===== Raw data =====
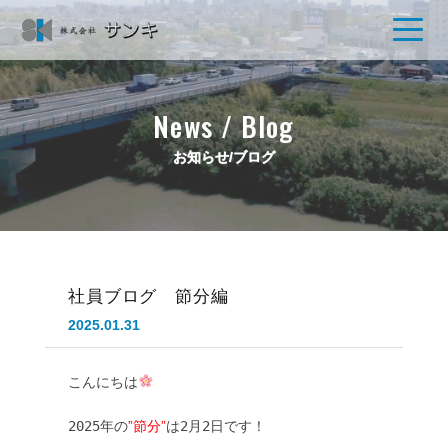
News / Blog
お知らせ/ブログ
社員ブログ 節分編
2025.01.31
こんにちは
2025年の
”節分”
は2月2日です！
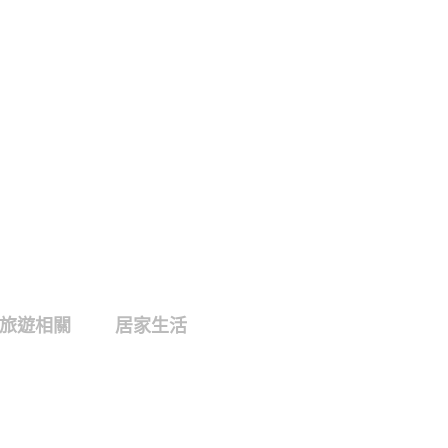
旅遊相關
居家生活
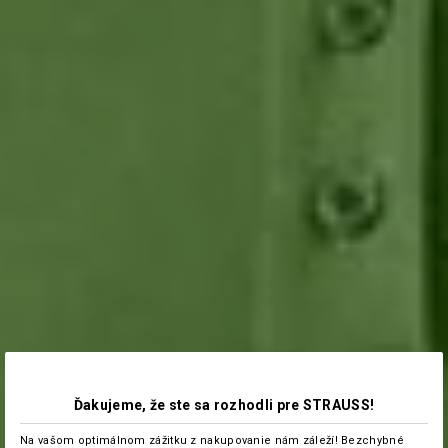
Ďakujeme, že ste sa rozhodli pre STRAUSS!
Na vašom optimálnom zážitku z nakupovanie nám záleží! Bezchybné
=====
Instructions for the task | Each line, beginning at the one that contains "Ďakujeme, že ste sa rozhodli pre STRAUSS!" and continuing through the end of the records, must be written out exactly, first and last included.

Output of the task |
Ďakujeme, že ste sa rozhodli pre STRAUSS!
Na vašom optimálnom zážitku z nakupovanie nám záleží! Bezchybné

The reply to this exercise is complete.